Thanks to the American Physical Therapy Association’s Vision 2020 statement, all new physical therapists need to have the DPT degree in order to practice.
While the additional education will probably have positive outcomes for patients, what’s guaranteed is that schools have been able to charge ever-increasing amounts of money for the education. This often leads students to take out expensive DPT student loans.
Yes, the growth in the PT job market is expected to be above-average. Every media outlet and industry publication will remind you of that.
What they don’t like to talk about is the huge numbers of huge programs that continue to open to ensure that demand is met with more than enough supply. Schools won’t discuss the alternative motivation they had (revenue) to ensure that the DPT degree was mandatory.
The student loan racket affecting DPTs is a house of cards that will eventually fall.
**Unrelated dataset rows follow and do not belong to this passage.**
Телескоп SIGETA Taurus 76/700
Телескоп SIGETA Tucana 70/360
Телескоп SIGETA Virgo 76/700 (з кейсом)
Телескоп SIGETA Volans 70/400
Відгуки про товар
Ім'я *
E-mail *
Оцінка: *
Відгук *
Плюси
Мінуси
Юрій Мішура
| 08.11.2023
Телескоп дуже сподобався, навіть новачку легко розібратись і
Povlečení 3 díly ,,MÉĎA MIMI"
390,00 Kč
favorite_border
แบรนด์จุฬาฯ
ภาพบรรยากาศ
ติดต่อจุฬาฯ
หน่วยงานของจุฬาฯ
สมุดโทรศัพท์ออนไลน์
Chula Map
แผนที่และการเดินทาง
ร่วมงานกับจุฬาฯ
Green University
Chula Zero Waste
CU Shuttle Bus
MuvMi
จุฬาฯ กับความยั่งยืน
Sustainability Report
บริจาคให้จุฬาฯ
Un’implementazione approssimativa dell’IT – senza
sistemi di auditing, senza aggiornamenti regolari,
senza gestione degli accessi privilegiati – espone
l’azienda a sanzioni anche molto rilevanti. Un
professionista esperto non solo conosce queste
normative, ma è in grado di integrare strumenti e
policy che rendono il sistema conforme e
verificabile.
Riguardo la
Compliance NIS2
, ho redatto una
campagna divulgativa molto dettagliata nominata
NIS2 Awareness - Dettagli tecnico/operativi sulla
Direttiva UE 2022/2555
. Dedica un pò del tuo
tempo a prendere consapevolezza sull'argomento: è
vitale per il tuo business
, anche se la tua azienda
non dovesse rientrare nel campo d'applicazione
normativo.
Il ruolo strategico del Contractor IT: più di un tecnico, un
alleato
After all, when your tuition continues to escalate at a rate much faster than inflation even though salaries aren’t growing at the same rate, something has to give.
We’ll diagnose the state of student loans in the DPT profession, show why physical therapists get the short end of the stick and discuss strategies on how to tackle expensive DPT student loans.
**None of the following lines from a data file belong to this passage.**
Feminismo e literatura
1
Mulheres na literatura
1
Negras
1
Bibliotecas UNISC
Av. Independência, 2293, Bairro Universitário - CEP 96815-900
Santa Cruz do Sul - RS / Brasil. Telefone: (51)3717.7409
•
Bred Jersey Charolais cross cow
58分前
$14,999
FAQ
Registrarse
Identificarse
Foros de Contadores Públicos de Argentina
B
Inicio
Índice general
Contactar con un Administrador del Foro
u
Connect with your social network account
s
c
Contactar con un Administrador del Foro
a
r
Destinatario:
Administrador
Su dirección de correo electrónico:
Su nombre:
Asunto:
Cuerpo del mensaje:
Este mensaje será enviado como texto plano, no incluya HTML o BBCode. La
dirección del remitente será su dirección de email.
Why suggesting frugality as a strategy for managing DPT student loans is hilarious
How often has a financial aid employee or an administrator at your school suggested the key to keeping your student loans down is to live frugally like a college student. “If you live with roommates and stop buying new cars, then everything will work out.”
It’s true that keeping a strict budget and minimizing big living expenses will help. However, the biggest expense you’ll face in a DPT program involves handling the cost of physical therapy school including tuition and fees, and that’s not negotiable.
How Vision 2020 increased the cost of becoming a physical therapist
The Vision 2020 statement was the catalyst for increasing degree requirements in the physical therapy field of study. The APTA’s vision has since been updated but it doesn’t appear that it has turned away in any significant manner from Vision 2020’s priorities.
One of those priorities was that all physical therapists would have a DPT degree instead of a master’s degree. The APTA followed through on this commitment in 2015 by requiring all future physical therapy students to have a DPT in order to be eligible to sit for the licensing exam.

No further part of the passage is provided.